■ WHAT YOU WILL DO
Pull out from the material below all lines with "Login".

■ MATERIAL FOR THIS EXERCISE
++++++++++++++++++++

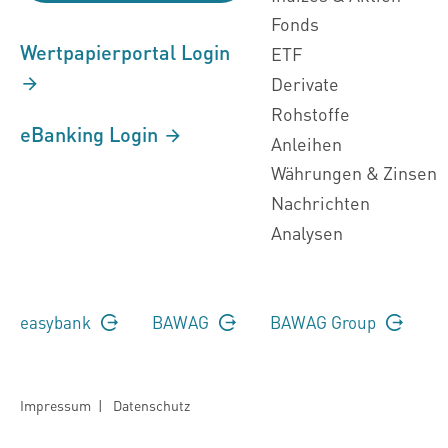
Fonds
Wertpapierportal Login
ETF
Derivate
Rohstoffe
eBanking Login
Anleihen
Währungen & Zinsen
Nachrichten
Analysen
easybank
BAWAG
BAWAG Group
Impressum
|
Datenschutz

++++++++++++++++++++

■ FINISHED EXERCISE
Wertpapierportal Login
eBanking Login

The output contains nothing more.